His glare was just shy of outright murder.

Brand explained about the shadows and ooze, the others listening with bated breath and slack jaws. “That’s when we found the army of fledgeling Forgotten. When… when Lunara…” Brand scrubbed a hand over his face. “It doesn’t matter. We ended up—”

“No, Brand.” Lyriat’s nostrils flared. “I said to leave nothing out, and I damned well meant it.”

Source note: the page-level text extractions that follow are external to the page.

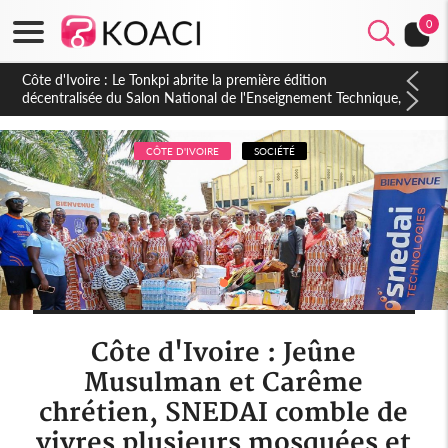
0
Côte d'Ivoire : PPA-CI, Gbagbo délègue une partie de ses
prérogatives de président à 05 cadres, vers sa retraite
politique ?
CÔTE D'IVOIRE
SOCIÉTÉ
Côte d'Ivoire : Jeûne
Musulman et Carême
chrétien, SNEDAI comble de
vivres plusieurs mosquées et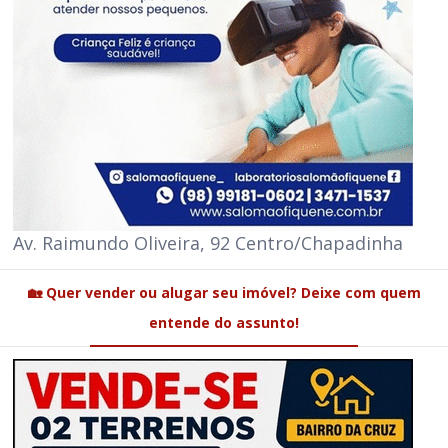
Av. Raimundo Oliveira, 92 Centro/Chapadinha
🏡 Quer vender ou alugar seu imóvel? Deixe com quem
entende do assunto!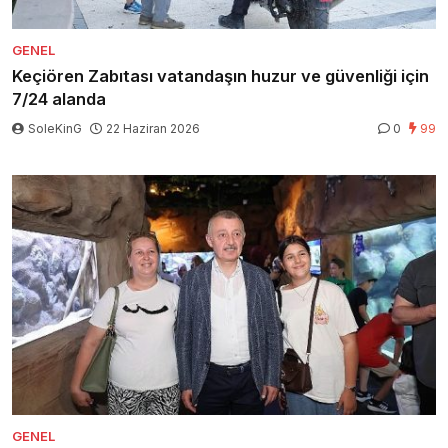
GENEL
Keçiören Zabıtası vatandaşın huzur ve güvenliği için
7/24 alanda
SoleKinG
22 Haziran 2026
0
99
GENEL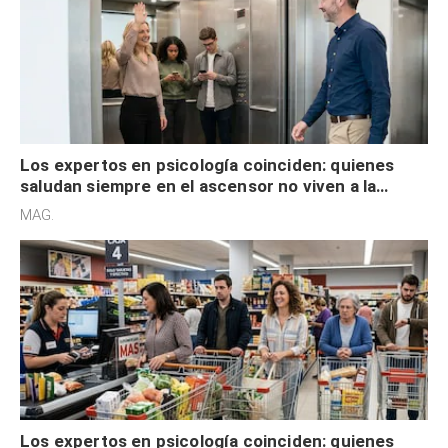
Los expertos en psicología coinciden: quienes
saludan siempre en el ascensor no viven a la
defensiva y tienen apertura social
MAG.
Los expertos en psicología coinciden: quienes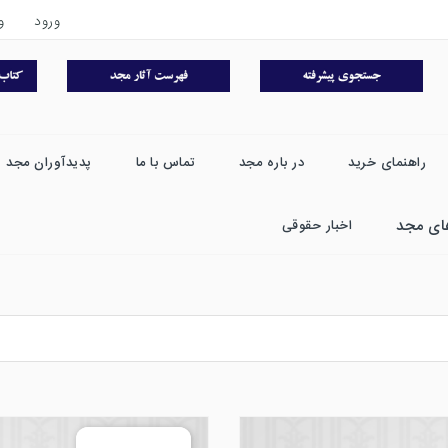
ورود
و
راهنمای خرید
در باره مجد
تماس با ما
پدیدآوران مجد
ای مجد
اخبار حقوقی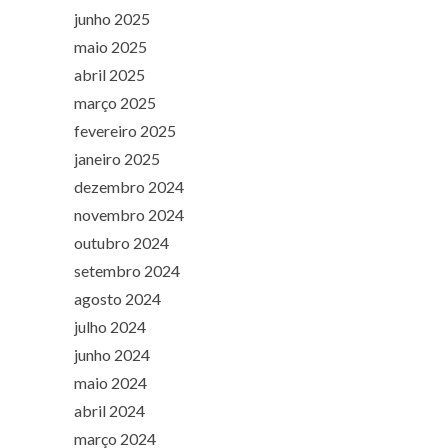
junho 2025
maio 2025
abril 2025
março 2025
fevereiro 2025
janeiro 2025
dezembro 2024
novembro 2024
outubro 2024
setembro 2024
agosto 2024
julho 2024
junho 2024
maio 2024
abril 2024
março 2024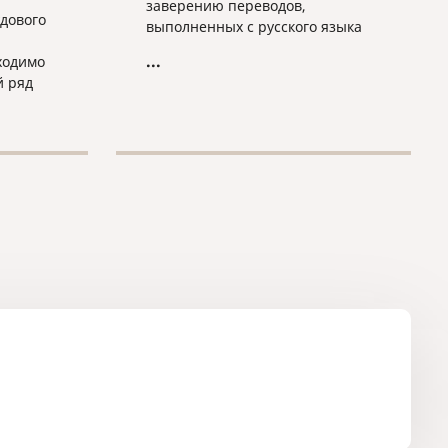
заверению переводов,
дового
выполненных с русского языка
на турецкий язык. Стоимость
...
ходимо
заверения за один документ
й ряд
составляет 20$. Оплата строго в
долларах. Выдача готовых
документов происходит на
следующий рабочий день после
подачи.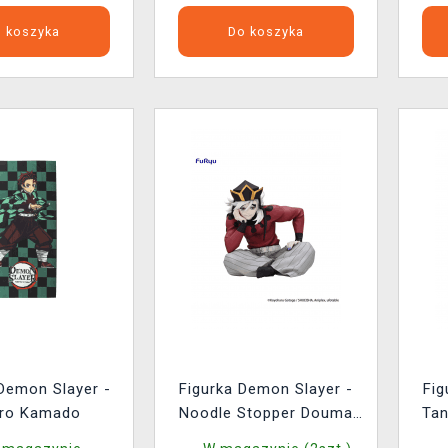
 koszyka
Do koszyka
Demon Slayer -
Figurka Demon Slayer -
Fig
iro Kamado
Noodle Stopper Douma
Tan
(FuRyu)
Co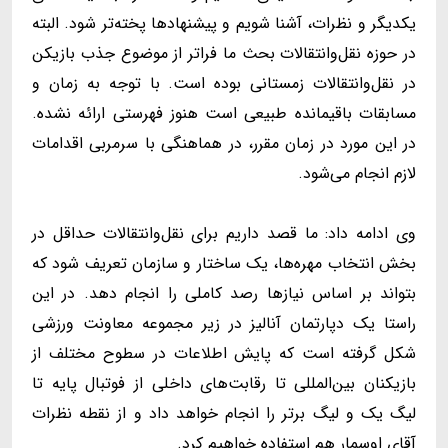
یکدیگر و نظرات، آشنا شویم و پیشنهادها پخته‌تر شود. البته
در حوزه نقل‌وانتقالات بحث ما فراتر از موضوع جذب بازیکن
در نقل‌وانتقالات زمستانی بوده است. با توجه به زمان و
مسابقات باقیمانده طبیعی است هنوز فهرستی ارائه نشده.
در این مورد در زمان مقرر، در هماهنگی با سرمربی اقدامات
لازم انجام می‌شود.
وی ادامه داد: ما قصد داریم برای نقل‌وانتقالات حداقل در
بخش انتخاب مهره‌ها، یک ساختار و سازمان تعریف شود که
بتواند بر اساس نیازها رصد کاملی را انجام دهد. در این
راستا یک دپارتمان آنالیز در زیر مجموعه معاونت ورزشی
شکل گرفته است که پایش اطلاعات در سطوح مختلف از
بازیکنان بین‌المللی تا رقابت‌های داخلی از فوتبال پایه تا
لیگ یک و لیگ برتر را انجام خواهد داد و از نقطه نظرات
آقای اوسمار هم استفاده خواهیم کرد.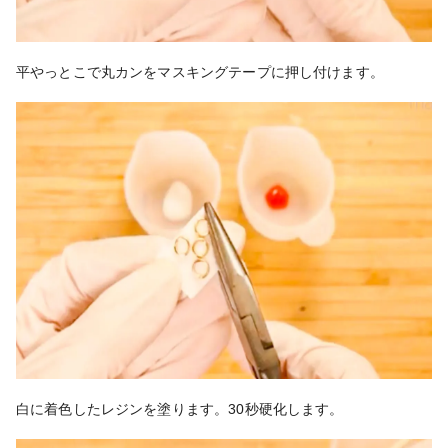
平やっとこで丸カンをマスキングテープに押し付けます。
白に着色したレジンを塗ります。30秒硬化します。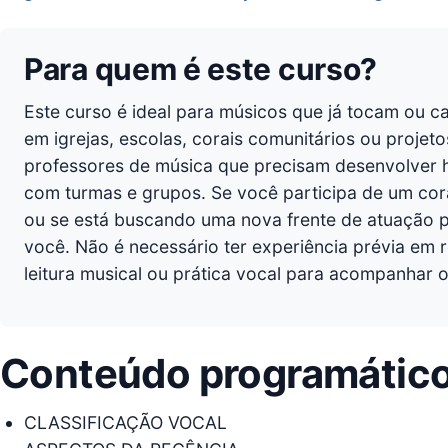
Para quem é este curso?
Este curso é ideal para músicos que já tocam ou 
em igrejas, escolas, corais comunitários ou projet
professores de música que precisam desenvolver ha
com turmas e grupos. Se você participa de um cora
ou se está buscando uma nova frente de atuação pro
você. Não é necessário ter experiência prévia em r
leitura musical ou prática vocal para acompanhar 
Conteúdo programátic
CLASSIFICAÇÃO VOCAL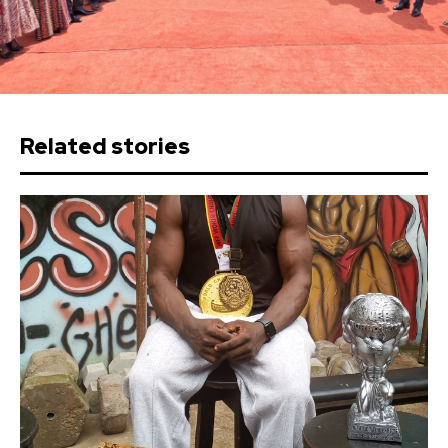
Related stories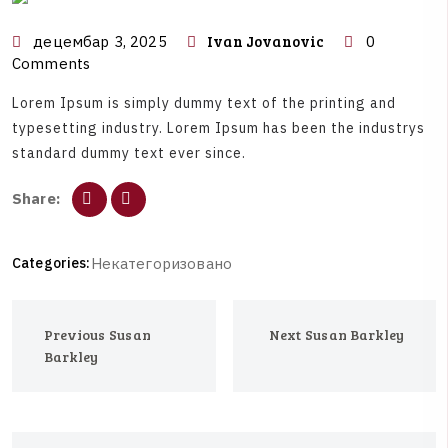
Ivan Jovanovic
децембар 3, 2025
0
Comments
L
o
r
e
m
I
p
s
u
m
i
s
s
i
m
p
l
y
d
u
m
m
y
t
e
x
t
o
f
t
h
e
p
r
i
n
t
i
n
g
a
n
d
t
y
p
e
s
e
t
t
i
n
g
i
n
d
u
s
t
r
y
.
L
o
r
e
m
I
p
s
u
m
h
a
s
b
e
e
n
t
h
e
i
n
d
u
s
t
r
y
s
s
t
a
n
d
a
r
d
d
u
m
m
y
t
e
x
t
e
v
e
r
s
i
n
c
e
.
S
h
a
r
e
:
Categories:
Н
е
к
а
т
е
г
о
р
и
з
о
в
а
н
о
Previous
Susan
Next
Susan Barkley
Barkley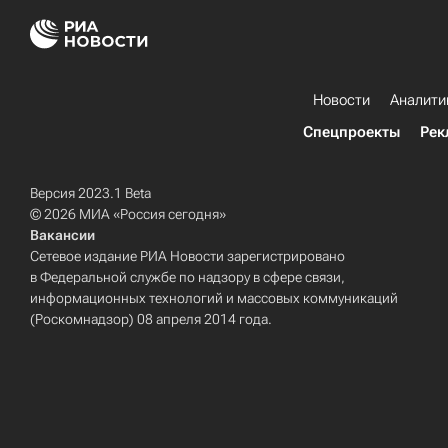
Новости
Аналити
Спецпроекты
Рек
Версия 2023.1 Beta
© 2026 МИА «Россия сегодня»
Вакансии
Сетевое издание РИА Новости зарегистрировано
в Федеральной службе по надзору в сфере связи,
информационных технологий и массовых коммуникаций
(Роскомнадзор) 08 апреля 2014 года.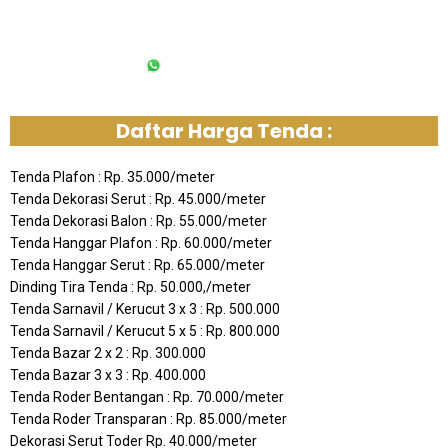
6285213092613
Daftar Harga Tenda :
Tenda Plafon : Rp. 35.000/meter
Tenda Dekorasi Serut : Rp. 45.000/meter
Tenda Dekorasi Balon : Rp. 55.000/meter
Tenda Hanggar Plafon : Rp. 60.000/meter
Tenda Hanggar Serut : Rp. 65.000/meter
Dinding Tira Tenda : Rp. 50.000,/meter
Tenda Sarnavil / Kerucut 3 x 3 : Rp. 500.000
Tenda Sarnavil / Kerucut 5 x 5 : Rp. 800.000
Tenda Bazar 2 x 2 : Rp. 300.000
Tenda Bazar 3 x 3 : Rp. 400.000
Tenda Roder Bentangan : Rp. 70.000/meter
Tenda Roder Transparan : Rp. 85.000/meter
Dekorasi Serut Toder Rp. 40.000/meter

“Some things are not necessary for you to hear. It affects nothing of substance in the end.”

Nothing except the trajectory of your entire life, but who’s keeping track anymore.

If Lyriat’s eyes burned any hotter, he’d be setting them on fire. “I don’t appreciate you being cagey about this.”

Brand jerked back. “I’m not being bloody cagey. I’m trying to be sensitive, and you’re being an arsehole.”

The two were ready to come to blows, aggressive power radiating off of them in waves.

Don’t even think about it, you—

“Please, Your Majesty.” Lunara swallowed, trying to ignore the fluttering pulse in her throat. “He’s only protecting me. Perhaps it would be in everyone’s best interest if—”

“Perhaps it would be in your best interest to keep quiet for now, Lunara.” Lyriat cocked his head to one side, considering her. “Or maybe he’s protecting you in the same way you protected him—which is to say, not at fucking all, and that’s just a convenient excuse.”

Magnus stood abruptly, a finger pointed at Lyriat. “Now wait a fucking second.”

“Maybe his silence on the matter benefits you because you’re hiding something. You’re good at that, aren’t you, Lunara?”

Her stomach soured and flipped over, threatening to dispel its contents.

“Say one more fucking word to her, Lyriat.” Brand’s voice was little more than a snarl. “I dare you.”